In Florida, Bessie (Diane Keaton) has dedicated her life to care for her ailing father Marvin (Hume Cronyn), who is bedridden and hallucinatory. It's been 20 years since Bessie talked with her sister Lee (Meryl Streep), a single mom living in Ohio and struggling to raise two boys: the brooding, angry Hank (Leonardo DiCaprio) and the bookish Charlie (Hal Scardino). Hank's anti-social behaviour descends into arson, and he burns Lee's house to the ground and gets incarcerated in a mental institution for juveniles.
When Dr. Wally (Robert De Niro) diagnoses Bessie with leukaemia, she reconnects with Lee and invites her and the boys to come to Florida to get tested as potential bone marrow donors. As the two sisters get reacquainted their past troubles bubble to the surface, and any potential for new and better relationships between Bessie and her nephews is coloured by Bessie's desperate search for help.
Based on the play by Scott McPherson, Marvin's Room tries hard to find all the right notes. While it's difficult to go wrong with this cast, the emotions rarely strike the desired purity.

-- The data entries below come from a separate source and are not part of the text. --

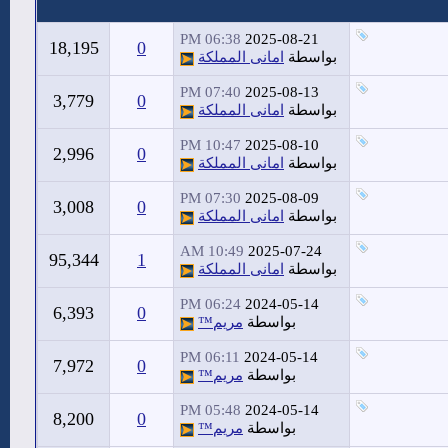
06:38 PM
2025-08-21
18,195
0
بواسطة
امانى المملكة
07:40 PM
2025-08-13
3,779
0
بواسطة
امانى المملكة
10:47 PM
2025-08-10
2,996
0
بواسطة
امانى المملكة
07:30 PM
2025-08-09
3,008
0
بواسطة
امانى المملكة
10:49 AM
2025-07-24
95,344
1
بواسطة
امانى المملكة
06:24 PM
2024-05-14
6,393
0
بواسطة
مريم™
06:11 PM
2024-05-14
7,972
0
بواسطة
مريم™
05:48 PM
2024-05-14
8,200
0
بواسطة
مريم™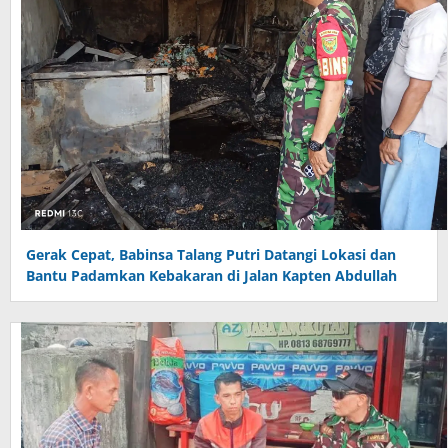
Gerak Cepat, Babinsa Talang Putri Datangi Lokasi dan
Bantu Padamkan Kebakaran di Jalan Kapten Abdullah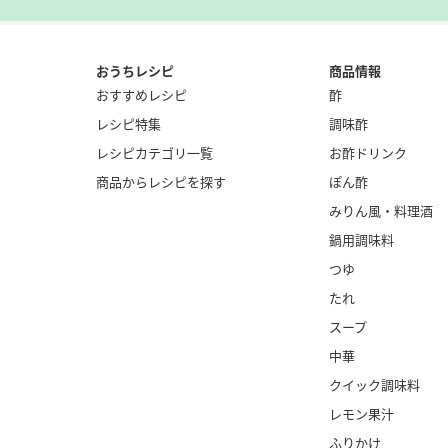
おうちレシピ
商品情報
おすすめレシピ
酢
レシピ特集
調味酢
レシピカテゴリ一覧
お酢ドリンク
商品からレシピを探す
ぽん酢
みりん風・
料理酒
鍋用調味料
つゆ
たれ
スープ
中華
クイック調味料
レモン果汁
ふりかけ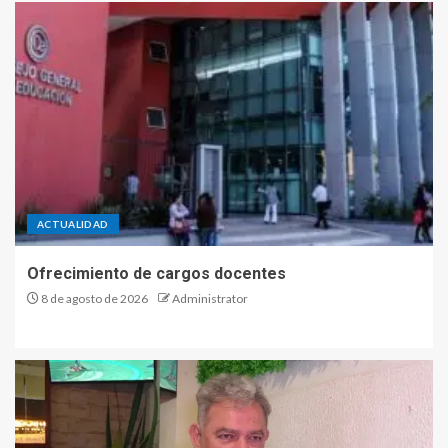
ACTUALIDAD
Ofrecimiento de cargos docentes
8 de agosto de 2026
Administrator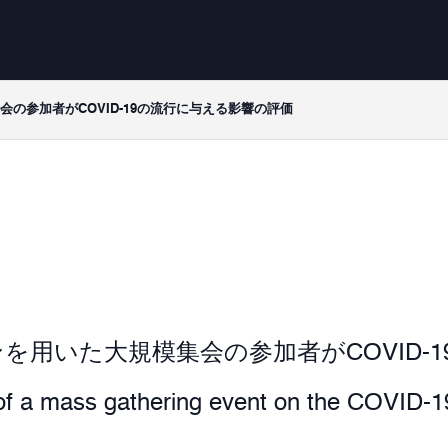
の参加者がCOVID-19の流行に与える影響の評価
を用いた大規模集会の参加者がCOVID-
of a mass gathering event on the COVID-19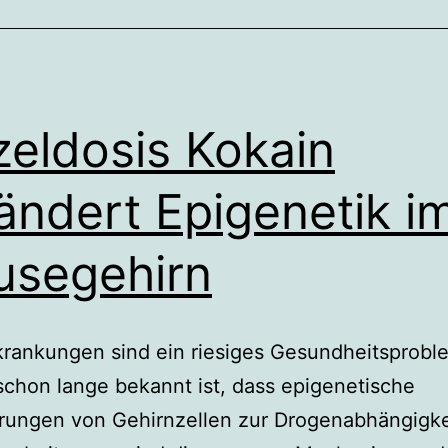
zeldosis Kokain
ändert Epigenetik i
segehirn
krankungen sind ein riesiges Gesundheitsprobl
chon lange bekannt ist, dass epigenetische
rungen von Gehirnzellen zur Drogenabhängigke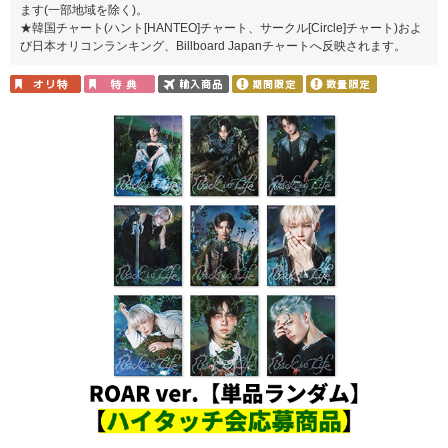
ます(一部地域を除く)。
★韓国チャート(ハント[HANTEO]チャート、サークル[Circle]チャート)およ
び日本オリコンランキング、Billboard Japanチャートへ反映されます。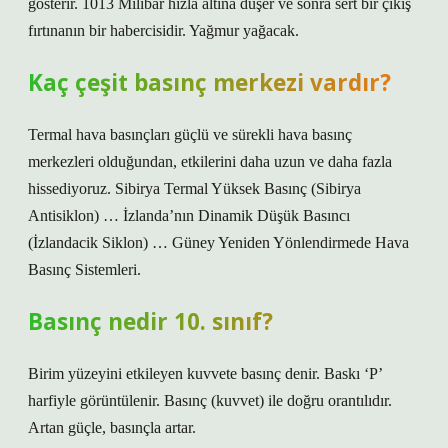
gösterir. 1013 Milibar hızla altına düşer ve sonra sert bir çıkış
fırtınanın bir habercisidir. Yağmur yağacak.
Kaç çeşit basınç merkezi vardır?
Termal hava basınçları güçlü ve sürekli hava basınç
merkezleri olduğundan, etkilerini daha uzun ve daha fazla
hissediyoruz. Sibirya Termal Yüksek Basınç (Sibirya
Antisiklon) … İzlanda’nın Dinamik Düşük Basıncı
(İzlandacik Siklon) … Güney Yeniden Yönlendirmede Hava
Basınç Sistemleri.
Basınç nedir 10. sınıf?
Birim yüzeyini etkileyen kuvvete basınç denir. Baskı ‘P’
harfiyle görüntülenir. Basınç (kuvvet) ile doğru orantılıdır.
Artan güçle, basınçla artar.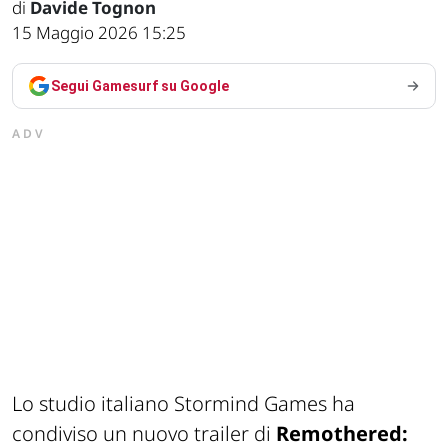
di
Davide Tognon
15 Maggio 2026 15:25
Segui Gamesurf su Google
ADV
Lo studio italiano Stormind Games ha
condiviso un nuovo trailer di
Remothered: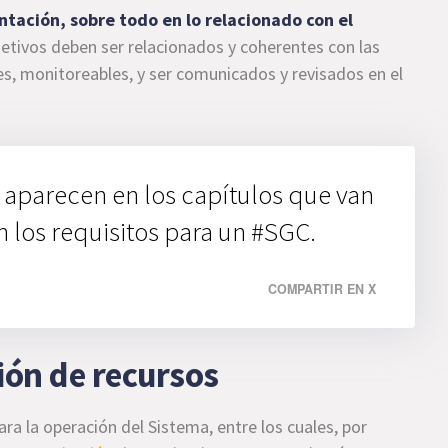
tación, sobre todo en lo relacionado con el
jetivos deben ser relacionados y coherentes con las
ntes, monitoreables, y ser comunicados y revisados en el
 aparecen en los capítulos que van
an los requisitos para un #SGC.
COMPARTIR EN X
ión de recursos
ara la operación del Sistema, entre los cuales, por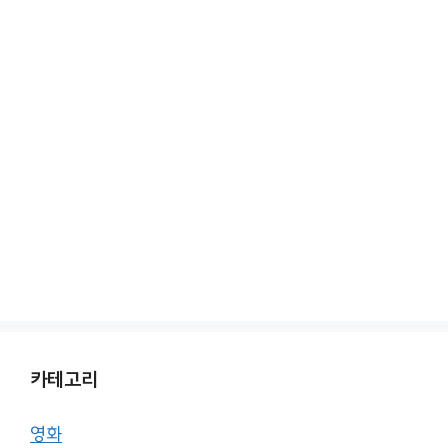
카테고리
영화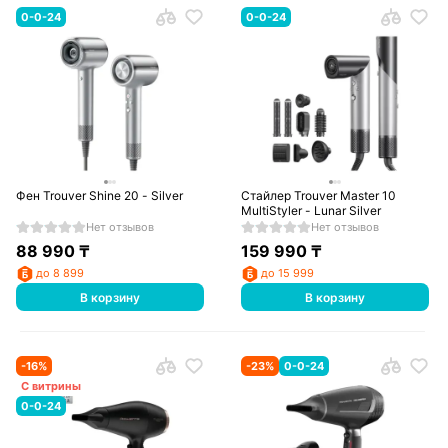
0-0-24
0-0-24
Фен Trouver Shine 20 - Silver
Стайлер Trouver Master 10
MultiStyler - Lunar Silver
Нет отзывов
Нет отзывов
88 990
₸
159 990
₸
до 8 899
до 15 999
В корзину
В корзину
-
16
%
-
23
%
0-0-24
С витрины
0-0-24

The behaviours and motivations of Lee, Bessie and Hank are either too crude or change too suddenly, leaving in their wake seemingly entrenched and deeply resentful callow attitudes which nevertheless are subject to head-snapping sharp turns, for no apparent reason except the need to move the script in the general direction of a family reconciliation.

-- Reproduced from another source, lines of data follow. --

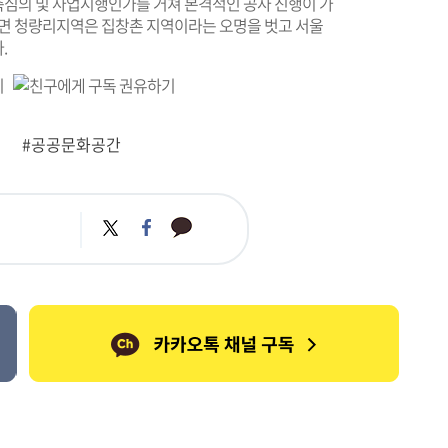
심의 및 사업시행인가를 거쳐 본격적인 공사 진행이 가
되면 청량리지역은 집창촌 지역이라는 오명을 벗고 서울
.
#공공문화공간
카
트
페
카
위
이
오
터
스
톡
북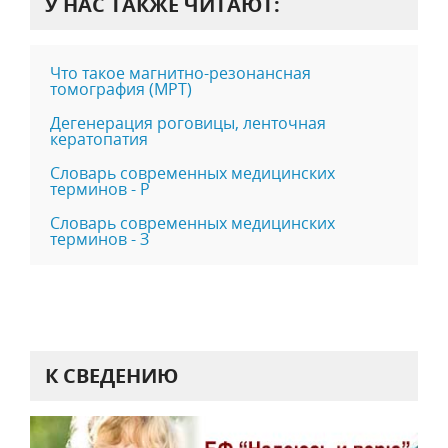
У НАС ТАКЖЕ ЧИТАЮТ:
Что такое магнитно-резонансная
томография (МРТ)
Дегенерация роговицы, ленточная
кератопатия
Словарь современных медицинских
терминов - Р
Словарь современных медицинских
терминов - З
К СВЕДЕНИЮ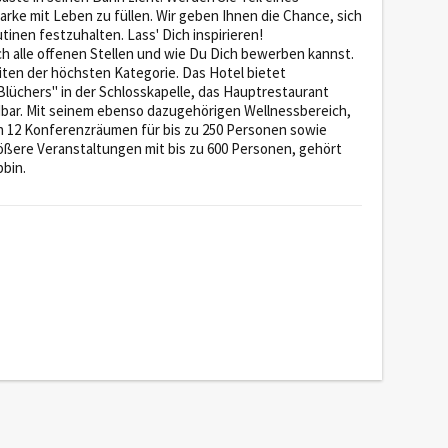
arke mit Leben zu füllen. Wir geben Ihnen die Chance, sich
inen festzuhalten. Lass' Dich inspirieren!
ch alle offenen Stellen und wie Du Dich bewerben kannst.
en der höchsten Kategorie. Das Hotel bietet
lüchers" in der Schlosskapelle, das Hauptrestaurant
ndbar. Mit seinem ebenso dazugehörigen Wellnessbereich,
 12 Konferenzräumen für bis zu 250 Personen sowie
ßere Veranstaltungen mit bis zu 600 Personen, gehört
bin.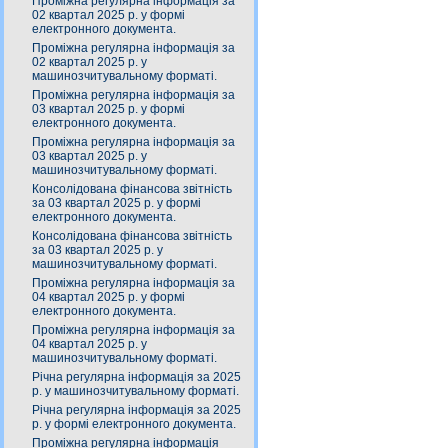
Проміжна регулярна інформація за
02 квартал 2025 р. у формі
електронного документа.
Проміжна регулярна інформація за
02 квартал 2025 р. у
машинозчитувальному форматі.
Проміжна регулярна інформація за
03 квартал 2025 р. у формі
електронного документа.
Проміжна регулярна інформація за
03 квартал 2025 р. у
машинозчитувальному форматі.
Консолідована фінансова звітність
за 03 квартал 2025 р. у формі
електронного документа.
Консолідована фінансова звітність
за 03 квартал 2025 р. у
машинозчитувальному форматі.
Проміжна регулярна інформація за
04 квартал 2025 р. у формі
електронного документа.
Проміжна регулярна інформація за
04 квартал 2025 р. у
машинозчитувальному форматі.
Річна регулярна інформація за 2025
р. у машинозчитувальному форматі.
Річна регулярна інформація за 2025
р. у формі електронного документа.
Проміжна регулярна інформація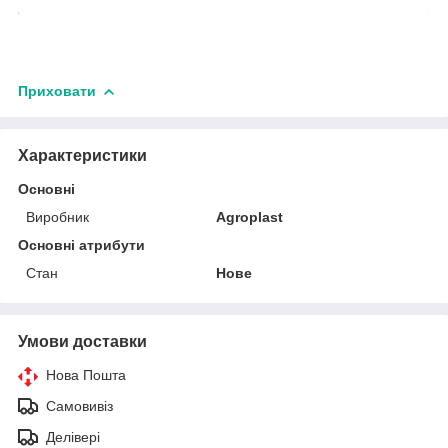
Приховати
Характеристики
Основні
Виробник
Agroplast
Основні атрибути
Стан
Нове
Умови доставки
Нова Пошта
Самовивіз
Делівері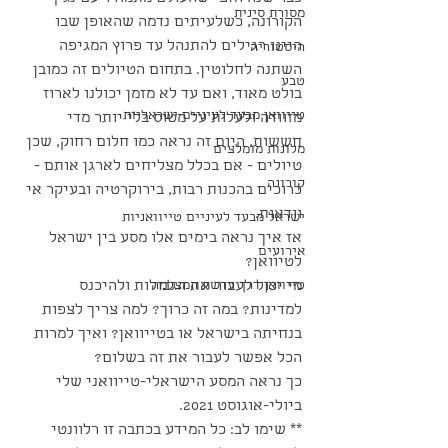
מסורת סינית
הקורונה, כשלעיתים נדמה שהאופן שבו 
היינו רגילים להתנהל עד פרוץ המגיפה 
היסטוריה
השתנה לחלוטין. בתחום הטיולים זה כמובן 
טבע
בולט מאוד, ואם עד לא מזמן יכולנו לארוז 
טייוואן מבעד לעיניים ישראליות
מזוודה ולעלות על מטוס בלי יותר מדי 
חששות, היום זה נראה כמו חלום רחוק, שכן 
מלונות מומלצים
טיולים - אם בכלל מצליחים לארגן אותם - 
קורונה
כרוכים בהכנות רבות, בירוקרטיה ובעיקר אי 
וודאות.
ישראל מבעד לעיניים טייוואניות
אז איך נראה בימים אלו מסע בין ישראל 
אירועים
לטיוואן?
טייוואן דרך עדשת המצלמה
מי יכול לעבור את הגבולות ולהיכנס 
למדינות? במה זה כרוך? למה צריך לצפות 
בנחיתה בישראל או בטייוואן? ואיך למרות 
הכל אפשר לעבור את זה בשלום?
כך נראה המסע הישראלי-טייוואני שלי 
ביולי-אוגוסט 2021.
** שימו לב: כל המידע בכתבה זו רלוונטי 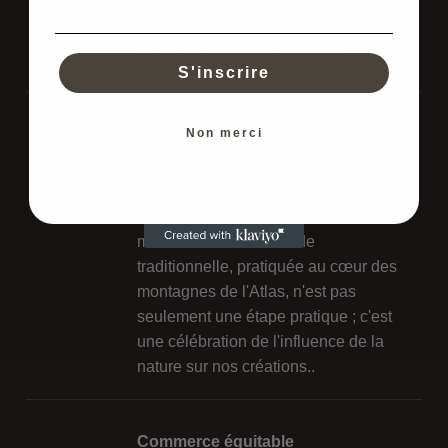
N
os tapis sont tissés et noués
b
rin
par brin, à la main.
Cela représente
plusieurs semaines de travail.
S'inscrire
Séchage au soleil
Non merci
Nous embrassons l'art ancestral de
sécher nos tapis méticuleusement
confectionnés sous le soleil
marocain. Cette méthode
traditionnelle, pratiquée au cœur des
montagnes de l'Atlas, n'est pas
seulement une étape pratique ; c'est
une célébration de l'influence de la
nature sur nos créations..
Commerce équitable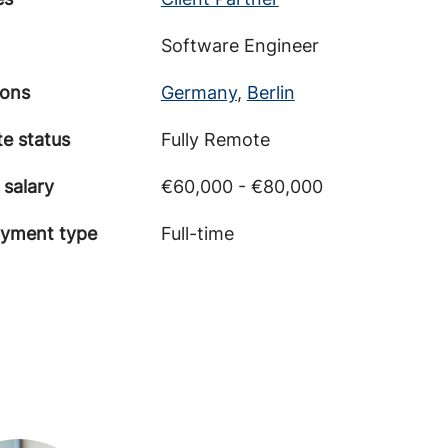
Software Engineer
ions
Germany
,
Berlin
e status
Fully Remote
 salary
€60,000 - €80,000
yment type
Full-time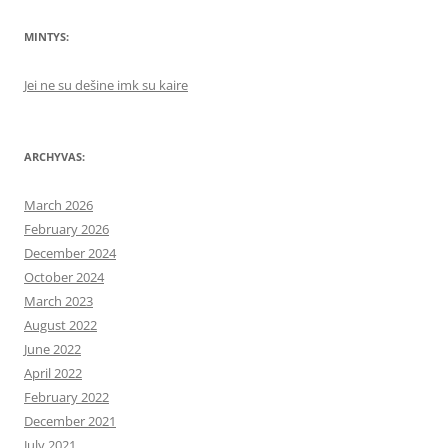
MINTYS:
Jei ne su dešine imk su kaire
ARCHYVAS:
March 2026
February 2026
December 2024
October 2024
March 2023
August 2022
June 2022
April 2022
February 2022
December 2021
July 2021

So we get Bessie reaching out to her sister after 20 years of estrangement, Lee responding to Bessie's appeal without a second thought despite being full of anger at her sister, Lee pushing all the obviously wrong buttons in her pitiful attempts at mothering Hank, Bessie immediately finding all the right words to say to her nephew without really trying, and all the family members stumbling into serious attitudinal shifts that sweep away the past with fantastic ease.
Devoid of serious narrative credibility, Marvin's Room is left with an outstanding cast, and any film boasting Keaton, Streep, De Niro and an emerging DiCaprio will pull through. Keaton gets the juiciest part as the woman who has dedicated herself to a dying father now needing help to delay her own death. The shifted reality of Bessie's every move towards Lee and Hank being measured through the lens of Bessie's desperate need for help is a new paradigm for a woman who has always been the one providing the help, rather than asking for it. With measured despair, Keaton walks the fine line between opening her heart to her sister and nephews while withstanding their suspicious scrutiny.
Streep's character is more linear and in many ways easier, Lee the perfect example of clueless mother and selfish sister, and her rather abrupt transformation to a caring human being is one of the incredulous stretches that the script strains to grasp. DiCaprio's role is all about teenage intensity and general rage stemming from an absentee father and disconnected mother, and while Hank undergoes a modest humanization thanks to Bessie's gentle words, it is again an all too amazing change for a deeply angry young man to undergo in a matter of hours. De Niro's inelegant Dr. Wally is a secondary character, mostly deployed for mild comic effect.
With all the acting talent at his disposal director Jerry Zaks, whose experience is mostly on the stage, wisely avoids stylistic distractions and allows the stars to shine. The moderate charms of Marvin's Room reside not as much in the story but in watching master actors performing their craft.